Records excerpted from a collection:
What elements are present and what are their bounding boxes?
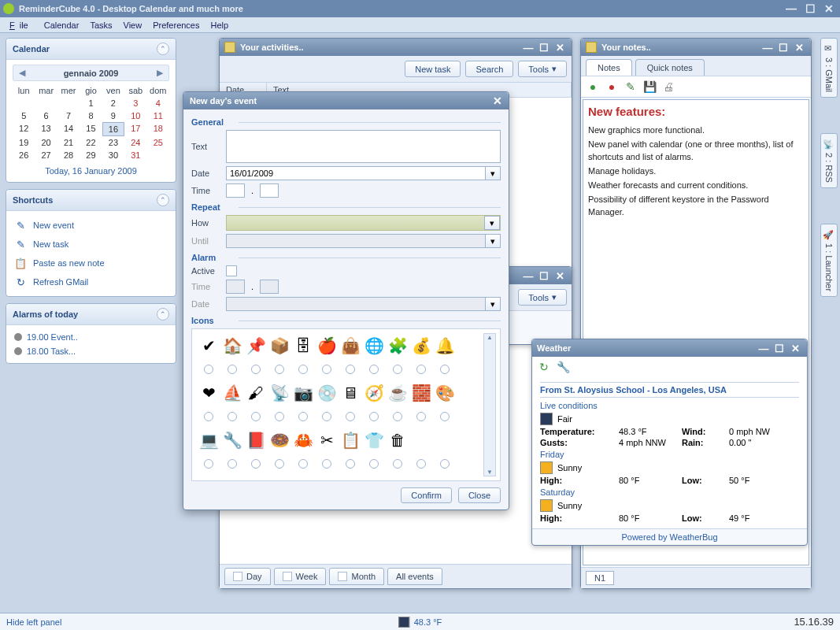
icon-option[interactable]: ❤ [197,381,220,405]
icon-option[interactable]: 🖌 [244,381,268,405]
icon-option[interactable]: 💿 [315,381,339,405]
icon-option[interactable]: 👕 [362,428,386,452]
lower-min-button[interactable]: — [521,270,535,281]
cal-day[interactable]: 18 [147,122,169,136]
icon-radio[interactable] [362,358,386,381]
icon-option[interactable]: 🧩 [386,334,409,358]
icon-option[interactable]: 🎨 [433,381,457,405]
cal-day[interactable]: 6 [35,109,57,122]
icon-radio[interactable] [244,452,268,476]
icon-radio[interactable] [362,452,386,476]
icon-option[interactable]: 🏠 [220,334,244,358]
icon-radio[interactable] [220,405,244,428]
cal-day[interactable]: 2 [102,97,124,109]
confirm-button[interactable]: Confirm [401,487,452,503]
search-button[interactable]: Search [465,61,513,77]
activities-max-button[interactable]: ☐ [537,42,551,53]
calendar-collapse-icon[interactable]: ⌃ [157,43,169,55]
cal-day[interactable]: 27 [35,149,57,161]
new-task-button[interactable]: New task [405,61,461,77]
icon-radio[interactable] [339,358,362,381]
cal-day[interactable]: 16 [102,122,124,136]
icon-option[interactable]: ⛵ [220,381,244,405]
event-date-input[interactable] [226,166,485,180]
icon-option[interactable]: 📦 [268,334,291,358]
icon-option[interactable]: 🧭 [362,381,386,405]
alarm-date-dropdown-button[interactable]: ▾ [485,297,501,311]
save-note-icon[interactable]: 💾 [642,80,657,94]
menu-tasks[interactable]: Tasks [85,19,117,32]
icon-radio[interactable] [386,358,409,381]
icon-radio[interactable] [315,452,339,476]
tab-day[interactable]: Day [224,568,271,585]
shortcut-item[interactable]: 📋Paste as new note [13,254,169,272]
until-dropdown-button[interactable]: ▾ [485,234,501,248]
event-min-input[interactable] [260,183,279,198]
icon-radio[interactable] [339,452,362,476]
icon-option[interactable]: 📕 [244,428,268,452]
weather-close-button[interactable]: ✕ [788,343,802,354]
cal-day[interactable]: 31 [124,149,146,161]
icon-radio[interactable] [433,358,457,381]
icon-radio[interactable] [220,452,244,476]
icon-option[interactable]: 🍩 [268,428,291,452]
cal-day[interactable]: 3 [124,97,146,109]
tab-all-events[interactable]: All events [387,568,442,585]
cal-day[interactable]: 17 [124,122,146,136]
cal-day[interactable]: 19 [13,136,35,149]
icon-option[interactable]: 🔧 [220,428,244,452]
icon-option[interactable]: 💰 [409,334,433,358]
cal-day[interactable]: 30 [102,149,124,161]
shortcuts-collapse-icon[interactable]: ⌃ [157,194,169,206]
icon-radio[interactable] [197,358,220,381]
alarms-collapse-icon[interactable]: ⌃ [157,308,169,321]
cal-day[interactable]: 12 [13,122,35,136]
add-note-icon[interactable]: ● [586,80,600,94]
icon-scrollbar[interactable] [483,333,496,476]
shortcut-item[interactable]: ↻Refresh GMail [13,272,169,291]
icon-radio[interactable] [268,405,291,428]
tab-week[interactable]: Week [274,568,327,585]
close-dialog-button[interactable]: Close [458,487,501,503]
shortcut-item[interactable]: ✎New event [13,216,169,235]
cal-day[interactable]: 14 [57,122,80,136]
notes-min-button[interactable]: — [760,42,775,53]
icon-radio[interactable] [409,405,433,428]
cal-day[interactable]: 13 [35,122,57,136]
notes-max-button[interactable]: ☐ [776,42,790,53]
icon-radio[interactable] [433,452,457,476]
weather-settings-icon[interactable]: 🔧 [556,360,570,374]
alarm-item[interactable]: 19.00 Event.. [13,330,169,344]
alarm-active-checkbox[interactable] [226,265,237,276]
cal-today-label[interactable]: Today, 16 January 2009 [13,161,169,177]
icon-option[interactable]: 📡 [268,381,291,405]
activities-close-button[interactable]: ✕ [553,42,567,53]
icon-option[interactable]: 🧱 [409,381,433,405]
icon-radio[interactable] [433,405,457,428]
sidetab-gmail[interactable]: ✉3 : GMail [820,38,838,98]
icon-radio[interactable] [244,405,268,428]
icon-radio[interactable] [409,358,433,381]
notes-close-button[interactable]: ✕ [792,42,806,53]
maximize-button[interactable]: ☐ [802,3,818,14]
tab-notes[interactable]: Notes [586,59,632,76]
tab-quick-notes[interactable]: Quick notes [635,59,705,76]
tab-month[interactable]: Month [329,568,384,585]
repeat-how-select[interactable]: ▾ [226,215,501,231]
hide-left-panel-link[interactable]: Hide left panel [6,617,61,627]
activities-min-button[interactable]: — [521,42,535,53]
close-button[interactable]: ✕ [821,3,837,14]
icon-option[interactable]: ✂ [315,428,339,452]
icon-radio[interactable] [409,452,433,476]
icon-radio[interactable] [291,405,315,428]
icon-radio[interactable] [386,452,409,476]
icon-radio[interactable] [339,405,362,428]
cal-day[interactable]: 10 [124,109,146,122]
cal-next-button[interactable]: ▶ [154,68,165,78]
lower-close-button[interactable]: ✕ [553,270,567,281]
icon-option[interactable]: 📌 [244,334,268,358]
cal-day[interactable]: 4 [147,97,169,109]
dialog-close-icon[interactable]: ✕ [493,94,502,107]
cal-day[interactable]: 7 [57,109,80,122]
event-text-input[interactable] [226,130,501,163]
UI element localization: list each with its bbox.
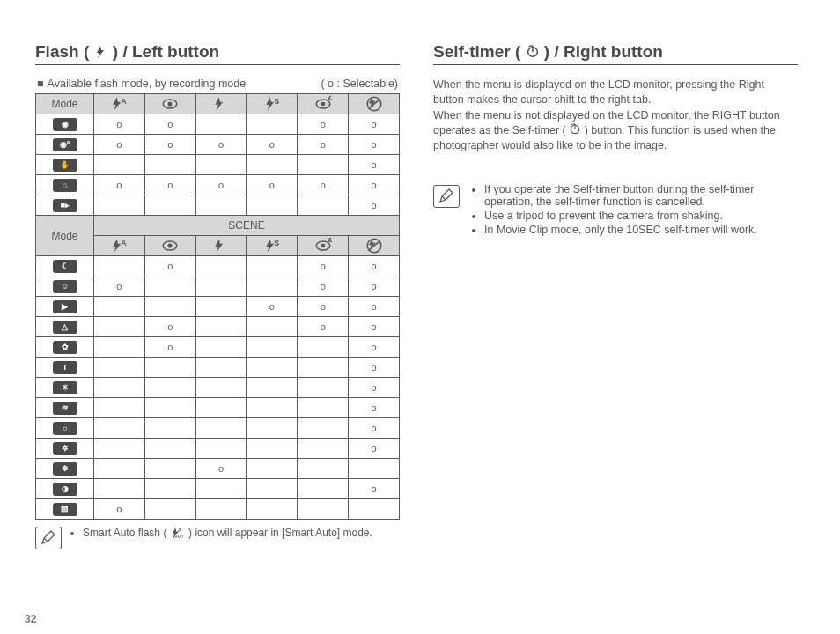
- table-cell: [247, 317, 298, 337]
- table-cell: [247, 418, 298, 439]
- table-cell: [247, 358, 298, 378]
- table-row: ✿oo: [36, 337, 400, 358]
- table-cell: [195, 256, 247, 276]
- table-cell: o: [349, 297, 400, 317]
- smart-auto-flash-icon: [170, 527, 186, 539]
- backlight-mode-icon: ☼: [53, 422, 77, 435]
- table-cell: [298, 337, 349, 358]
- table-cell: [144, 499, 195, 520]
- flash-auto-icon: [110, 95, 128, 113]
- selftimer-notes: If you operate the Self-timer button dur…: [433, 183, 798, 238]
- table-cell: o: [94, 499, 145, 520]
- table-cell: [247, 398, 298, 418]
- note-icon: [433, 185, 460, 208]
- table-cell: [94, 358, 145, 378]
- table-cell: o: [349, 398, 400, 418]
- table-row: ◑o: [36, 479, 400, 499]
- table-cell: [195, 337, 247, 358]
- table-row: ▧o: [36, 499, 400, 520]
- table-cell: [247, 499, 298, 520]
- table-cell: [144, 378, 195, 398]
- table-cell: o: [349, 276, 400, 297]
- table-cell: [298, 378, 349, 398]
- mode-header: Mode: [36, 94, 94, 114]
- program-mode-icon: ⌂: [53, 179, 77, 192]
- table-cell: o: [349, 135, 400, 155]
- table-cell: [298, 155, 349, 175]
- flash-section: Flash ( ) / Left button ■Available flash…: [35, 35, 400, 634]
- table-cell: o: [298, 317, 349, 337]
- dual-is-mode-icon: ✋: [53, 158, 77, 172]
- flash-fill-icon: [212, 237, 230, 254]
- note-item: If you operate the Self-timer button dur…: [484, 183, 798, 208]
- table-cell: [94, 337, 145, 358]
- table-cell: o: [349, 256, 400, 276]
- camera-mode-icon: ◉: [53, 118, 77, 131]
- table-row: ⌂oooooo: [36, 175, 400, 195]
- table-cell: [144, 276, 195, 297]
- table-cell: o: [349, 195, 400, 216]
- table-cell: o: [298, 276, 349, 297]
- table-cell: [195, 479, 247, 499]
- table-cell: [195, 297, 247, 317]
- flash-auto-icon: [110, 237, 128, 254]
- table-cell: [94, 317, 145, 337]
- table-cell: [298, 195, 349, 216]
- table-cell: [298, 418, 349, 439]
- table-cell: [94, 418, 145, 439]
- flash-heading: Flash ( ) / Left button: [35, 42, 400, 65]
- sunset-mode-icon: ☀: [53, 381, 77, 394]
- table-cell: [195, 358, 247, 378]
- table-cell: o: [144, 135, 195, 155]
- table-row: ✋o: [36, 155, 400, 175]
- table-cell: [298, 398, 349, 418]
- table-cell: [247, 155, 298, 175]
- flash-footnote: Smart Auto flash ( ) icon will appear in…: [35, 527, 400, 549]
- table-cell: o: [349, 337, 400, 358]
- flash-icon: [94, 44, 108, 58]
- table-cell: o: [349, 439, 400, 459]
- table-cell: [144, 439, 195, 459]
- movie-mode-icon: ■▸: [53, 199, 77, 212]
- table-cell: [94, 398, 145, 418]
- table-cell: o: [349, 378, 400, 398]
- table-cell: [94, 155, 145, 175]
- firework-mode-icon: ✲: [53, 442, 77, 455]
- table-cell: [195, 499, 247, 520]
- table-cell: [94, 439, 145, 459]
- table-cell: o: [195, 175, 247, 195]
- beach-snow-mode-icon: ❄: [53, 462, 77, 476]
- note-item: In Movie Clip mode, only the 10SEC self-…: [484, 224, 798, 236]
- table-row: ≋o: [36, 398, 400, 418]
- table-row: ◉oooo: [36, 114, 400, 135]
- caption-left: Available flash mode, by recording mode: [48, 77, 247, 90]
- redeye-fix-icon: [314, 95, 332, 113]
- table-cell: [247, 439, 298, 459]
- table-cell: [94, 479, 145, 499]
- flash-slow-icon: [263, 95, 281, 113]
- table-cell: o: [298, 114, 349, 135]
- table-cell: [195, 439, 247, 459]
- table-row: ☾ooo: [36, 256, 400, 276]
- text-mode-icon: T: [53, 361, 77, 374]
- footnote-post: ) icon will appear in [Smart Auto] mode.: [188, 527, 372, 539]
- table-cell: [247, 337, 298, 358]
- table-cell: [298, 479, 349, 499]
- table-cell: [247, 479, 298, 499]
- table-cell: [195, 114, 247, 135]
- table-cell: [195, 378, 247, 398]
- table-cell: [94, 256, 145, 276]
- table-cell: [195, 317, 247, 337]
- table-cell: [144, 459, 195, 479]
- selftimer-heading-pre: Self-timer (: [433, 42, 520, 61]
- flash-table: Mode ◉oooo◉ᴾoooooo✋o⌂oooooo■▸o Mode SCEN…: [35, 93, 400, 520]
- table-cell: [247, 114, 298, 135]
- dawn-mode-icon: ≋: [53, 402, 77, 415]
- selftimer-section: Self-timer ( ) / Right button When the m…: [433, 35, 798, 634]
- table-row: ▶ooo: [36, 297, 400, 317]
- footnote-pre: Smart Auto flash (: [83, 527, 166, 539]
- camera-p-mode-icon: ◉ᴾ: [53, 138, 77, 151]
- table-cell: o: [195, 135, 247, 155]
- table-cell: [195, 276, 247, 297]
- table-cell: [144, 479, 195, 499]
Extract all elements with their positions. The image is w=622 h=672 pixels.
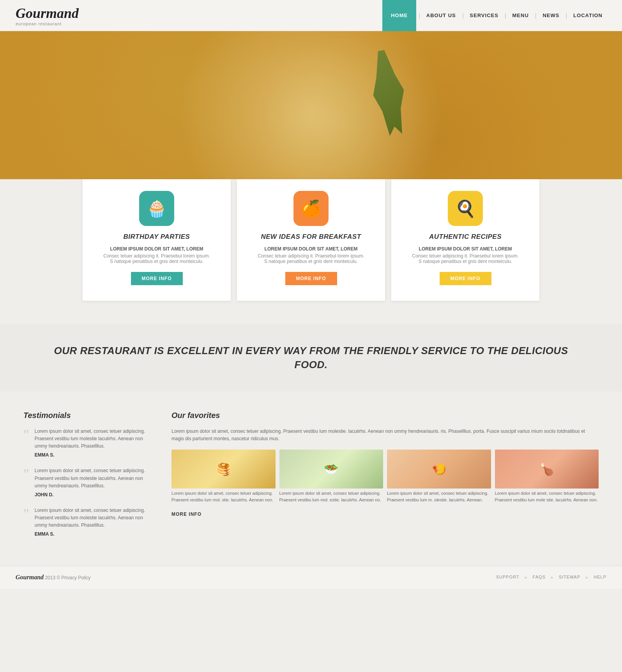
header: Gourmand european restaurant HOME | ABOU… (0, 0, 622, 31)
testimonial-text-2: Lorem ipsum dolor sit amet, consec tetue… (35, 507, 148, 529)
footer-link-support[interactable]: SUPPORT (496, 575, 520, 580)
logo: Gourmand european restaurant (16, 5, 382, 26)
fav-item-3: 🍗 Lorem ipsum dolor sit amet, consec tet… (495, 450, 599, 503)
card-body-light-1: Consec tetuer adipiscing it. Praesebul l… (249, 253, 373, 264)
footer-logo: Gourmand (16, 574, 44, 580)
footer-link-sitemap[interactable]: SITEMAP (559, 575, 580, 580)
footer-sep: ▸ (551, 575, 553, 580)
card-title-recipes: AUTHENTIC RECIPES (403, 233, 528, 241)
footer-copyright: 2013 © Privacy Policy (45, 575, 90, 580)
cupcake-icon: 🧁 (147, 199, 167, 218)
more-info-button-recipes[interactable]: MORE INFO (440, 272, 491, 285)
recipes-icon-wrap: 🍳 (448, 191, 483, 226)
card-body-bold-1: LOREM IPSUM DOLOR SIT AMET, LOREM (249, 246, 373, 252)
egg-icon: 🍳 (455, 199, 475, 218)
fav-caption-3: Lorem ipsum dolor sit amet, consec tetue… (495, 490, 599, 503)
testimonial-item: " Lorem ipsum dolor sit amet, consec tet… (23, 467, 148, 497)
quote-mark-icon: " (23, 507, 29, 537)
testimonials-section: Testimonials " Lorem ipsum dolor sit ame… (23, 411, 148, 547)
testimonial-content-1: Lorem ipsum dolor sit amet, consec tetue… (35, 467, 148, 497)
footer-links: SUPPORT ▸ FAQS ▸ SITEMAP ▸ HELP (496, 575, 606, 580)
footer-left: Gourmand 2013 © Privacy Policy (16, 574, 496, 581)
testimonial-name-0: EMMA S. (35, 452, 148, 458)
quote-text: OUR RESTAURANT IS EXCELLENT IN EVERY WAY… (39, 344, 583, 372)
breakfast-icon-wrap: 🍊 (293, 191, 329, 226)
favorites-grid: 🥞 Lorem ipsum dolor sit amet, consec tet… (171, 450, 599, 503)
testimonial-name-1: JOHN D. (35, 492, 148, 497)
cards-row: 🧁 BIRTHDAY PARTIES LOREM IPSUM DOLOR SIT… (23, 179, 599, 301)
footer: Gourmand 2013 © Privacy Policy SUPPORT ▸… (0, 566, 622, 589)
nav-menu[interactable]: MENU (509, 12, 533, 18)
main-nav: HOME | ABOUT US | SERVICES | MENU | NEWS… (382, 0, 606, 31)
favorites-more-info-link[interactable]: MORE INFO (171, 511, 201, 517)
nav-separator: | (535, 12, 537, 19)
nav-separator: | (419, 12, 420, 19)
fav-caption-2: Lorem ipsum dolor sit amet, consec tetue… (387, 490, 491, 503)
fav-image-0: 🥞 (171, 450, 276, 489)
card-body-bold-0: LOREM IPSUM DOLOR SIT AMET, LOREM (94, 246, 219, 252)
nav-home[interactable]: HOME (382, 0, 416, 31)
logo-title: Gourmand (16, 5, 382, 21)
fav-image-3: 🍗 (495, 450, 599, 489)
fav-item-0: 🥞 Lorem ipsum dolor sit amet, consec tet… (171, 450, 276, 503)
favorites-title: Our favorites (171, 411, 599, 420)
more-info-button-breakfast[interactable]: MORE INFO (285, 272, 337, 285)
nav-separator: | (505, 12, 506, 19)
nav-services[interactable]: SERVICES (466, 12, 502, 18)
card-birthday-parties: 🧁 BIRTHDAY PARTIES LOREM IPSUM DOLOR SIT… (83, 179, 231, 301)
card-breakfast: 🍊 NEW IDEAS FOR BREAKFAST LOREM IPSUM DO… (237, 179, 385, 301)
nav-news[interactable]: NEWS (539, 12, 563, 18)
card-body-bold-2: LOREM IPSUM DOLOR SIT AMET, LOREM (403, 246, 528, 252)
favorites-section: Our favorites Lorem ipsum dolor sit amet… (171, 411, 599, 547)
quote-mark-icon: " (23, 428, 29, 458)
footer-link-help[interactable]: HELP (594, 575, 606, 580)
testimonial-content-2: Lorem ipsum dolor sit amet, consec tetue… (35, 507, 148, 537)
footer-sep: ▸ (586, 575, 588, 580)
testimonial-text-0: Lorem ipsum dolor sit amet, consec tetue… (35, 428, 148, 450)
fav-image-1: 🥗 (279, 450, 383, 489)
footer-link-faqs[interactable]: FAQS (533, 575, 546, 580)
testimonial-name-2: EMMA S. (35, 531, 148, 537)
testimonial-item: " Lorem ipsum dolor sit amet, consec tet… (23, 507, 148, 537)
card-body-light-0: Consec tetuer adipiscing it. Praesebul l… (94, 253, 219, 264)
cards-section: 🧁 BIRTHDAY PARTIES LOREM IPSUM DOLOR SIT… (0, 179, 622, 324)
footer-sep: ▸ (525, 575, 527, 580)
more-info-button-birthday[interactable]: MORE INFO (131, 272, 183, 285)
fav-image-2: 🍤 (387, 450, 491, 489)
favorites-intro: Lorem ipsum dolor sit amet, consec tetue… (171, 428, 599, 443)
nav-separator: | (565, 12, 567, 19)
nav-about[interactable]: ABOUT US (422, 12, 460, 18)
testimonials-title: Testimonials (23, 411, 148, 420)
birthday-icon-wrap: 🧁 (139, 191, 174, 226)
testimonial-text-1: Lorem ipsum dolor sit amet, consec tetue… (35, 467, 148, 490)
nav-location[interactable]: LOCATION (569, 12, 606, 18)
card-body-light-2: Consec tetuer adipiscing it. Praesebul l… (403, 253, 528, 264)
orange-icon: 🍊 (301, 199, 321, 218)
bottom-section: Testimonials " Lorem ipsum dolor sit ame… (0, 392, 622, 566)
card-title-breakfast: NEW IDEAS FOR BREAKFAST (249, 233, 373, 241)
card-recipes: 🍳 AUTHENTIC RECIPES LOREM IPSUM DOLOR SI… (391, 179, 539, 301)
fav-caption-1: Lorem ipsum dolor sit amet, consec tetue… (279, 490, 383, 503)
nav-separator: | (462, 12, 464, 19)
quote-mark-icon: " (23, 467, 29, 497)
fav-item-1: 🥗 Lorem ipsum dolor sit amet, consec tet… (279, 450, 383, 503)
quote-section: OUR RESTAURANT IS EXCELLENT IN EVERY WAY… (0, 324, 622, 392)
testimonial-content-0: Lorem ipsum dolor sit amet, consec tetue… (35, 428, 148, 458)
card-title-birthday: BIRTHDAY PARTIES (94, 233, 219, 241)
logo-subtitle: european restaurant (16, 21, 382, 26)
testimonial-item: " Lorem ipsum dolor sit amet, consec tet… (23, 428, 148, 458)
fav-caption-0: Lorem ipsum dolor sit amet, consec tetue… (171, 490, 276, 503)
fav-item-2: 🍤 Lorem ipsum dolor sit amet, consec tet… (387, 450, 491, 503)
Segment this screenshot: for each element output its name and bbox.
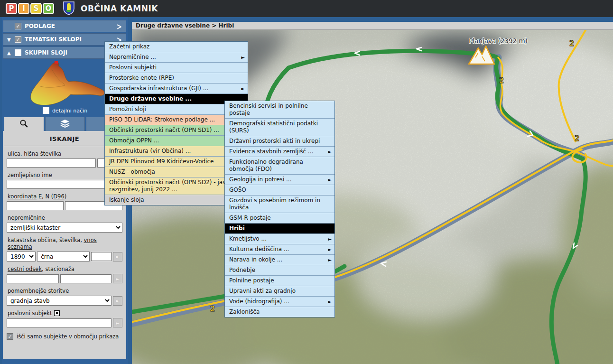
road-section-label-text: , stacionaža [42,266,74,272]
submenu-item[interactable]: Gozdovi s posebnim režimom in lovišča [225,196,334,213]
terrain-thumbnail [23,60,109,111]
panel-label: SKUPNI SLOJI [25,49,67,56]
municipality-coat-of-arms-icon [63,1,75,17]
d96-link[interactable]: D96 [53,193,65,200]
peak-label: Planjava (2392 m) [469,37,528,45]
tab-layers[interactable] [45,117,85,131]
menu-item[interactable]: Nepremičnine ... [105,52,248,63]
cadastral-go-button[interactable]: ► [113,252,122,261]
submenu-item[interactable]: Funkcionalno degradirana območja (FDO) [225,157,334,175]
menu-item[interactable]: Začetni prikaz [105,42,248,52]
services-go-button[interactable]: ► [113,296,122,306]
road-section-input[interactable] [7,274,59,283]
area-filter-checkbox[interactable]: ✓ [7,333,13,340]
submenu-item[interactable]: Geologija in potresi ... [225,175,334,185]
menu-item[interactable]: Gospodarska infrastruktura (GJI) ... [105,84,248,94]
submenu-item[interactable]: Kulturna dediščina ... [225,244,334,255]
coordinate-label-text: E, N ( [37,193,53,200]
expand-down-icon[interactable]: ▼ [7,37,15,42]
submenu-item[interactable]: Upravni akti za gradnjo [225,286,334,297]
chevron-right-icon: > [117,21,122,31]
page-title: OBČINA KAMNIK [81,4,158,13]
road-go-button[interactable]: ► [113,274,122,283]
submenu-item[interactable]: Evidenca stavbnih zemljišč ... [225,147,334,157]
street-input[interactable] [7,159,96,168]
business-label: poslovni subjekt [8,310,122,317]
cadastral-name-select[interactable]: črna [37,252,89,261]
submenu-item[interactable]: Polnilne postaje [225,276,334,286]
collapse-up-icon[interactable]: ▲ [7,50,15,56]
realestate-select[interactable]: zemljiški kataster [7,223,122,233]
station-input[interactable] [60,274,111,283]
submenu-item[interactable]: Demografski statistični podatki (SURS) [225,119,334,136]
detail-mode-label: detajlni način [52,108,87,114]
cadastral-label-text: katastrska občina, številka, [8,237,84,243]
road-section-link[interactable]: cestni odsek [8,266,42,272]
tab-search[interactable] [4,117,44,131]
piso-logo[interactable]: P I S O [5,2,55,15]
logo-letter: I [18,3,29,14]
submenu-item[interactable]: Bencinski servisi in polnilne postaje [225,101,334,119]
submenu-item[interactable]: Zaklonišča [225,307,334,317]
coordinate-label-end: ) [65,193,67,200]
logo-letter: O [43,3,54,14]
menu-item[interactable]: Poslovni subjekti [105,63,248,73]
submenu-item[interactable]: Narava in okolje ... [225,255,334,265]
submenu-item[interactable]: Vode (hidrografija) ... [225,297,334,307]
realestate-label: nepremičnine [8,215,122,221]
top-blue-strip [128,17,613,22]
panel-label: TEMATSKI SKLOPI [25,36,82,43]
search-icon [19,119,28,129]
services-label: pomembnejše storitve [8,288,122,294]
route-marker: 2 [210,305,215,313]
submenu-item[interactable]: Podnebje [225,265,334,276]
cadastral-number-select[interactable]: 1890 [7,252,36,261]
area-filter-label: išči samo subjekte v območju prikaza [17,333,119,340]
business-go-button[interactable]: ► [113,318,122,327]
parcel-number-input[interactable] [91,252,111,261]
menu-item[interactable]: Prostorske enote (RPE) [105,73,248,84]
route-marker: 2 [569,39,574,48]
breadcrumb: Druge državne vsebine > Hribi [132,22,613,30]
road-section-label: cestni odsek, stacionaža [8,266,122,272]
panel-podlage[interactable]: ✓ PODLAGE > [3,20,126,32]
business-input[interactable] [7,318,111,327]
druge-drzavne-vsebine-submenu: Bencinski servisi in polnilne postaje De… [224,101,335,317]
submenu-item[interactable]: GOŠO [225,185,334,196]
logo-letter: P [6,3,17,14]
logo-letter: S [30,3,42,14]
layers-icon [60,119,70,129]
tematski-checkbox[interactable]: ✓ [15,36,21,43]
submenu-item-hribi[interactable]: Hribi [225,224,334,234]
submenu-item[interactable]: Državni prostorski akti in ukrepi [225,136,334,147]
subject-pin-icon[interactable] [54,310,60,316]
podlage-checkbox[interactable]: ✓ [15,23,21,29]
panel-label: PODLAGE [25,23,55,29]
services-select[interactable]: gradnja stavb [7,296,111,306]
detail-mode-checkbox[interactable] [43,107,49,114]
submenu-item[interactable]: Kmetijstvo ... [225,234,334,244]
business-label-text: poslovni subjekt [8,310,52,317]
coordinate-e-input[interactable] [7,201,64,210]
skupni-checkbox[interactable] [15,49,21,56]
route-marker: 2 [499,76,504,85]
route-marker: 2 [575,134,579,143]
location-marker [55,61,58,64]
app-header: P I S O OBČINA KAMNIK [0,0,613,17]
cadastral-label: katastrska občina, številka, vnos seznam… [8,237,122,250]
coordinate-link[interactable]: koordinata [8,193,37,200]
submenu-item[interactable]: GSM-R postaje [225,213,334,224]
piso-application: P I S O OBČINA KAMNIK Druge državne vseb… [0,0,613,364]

> _Task statement_: Note each line above that holds "location", then copy all of them.

> _Response to the task_:
nav-location[interactable]: LOCATION (569, 12, 606, 18)
location-marker [55,61,58,64]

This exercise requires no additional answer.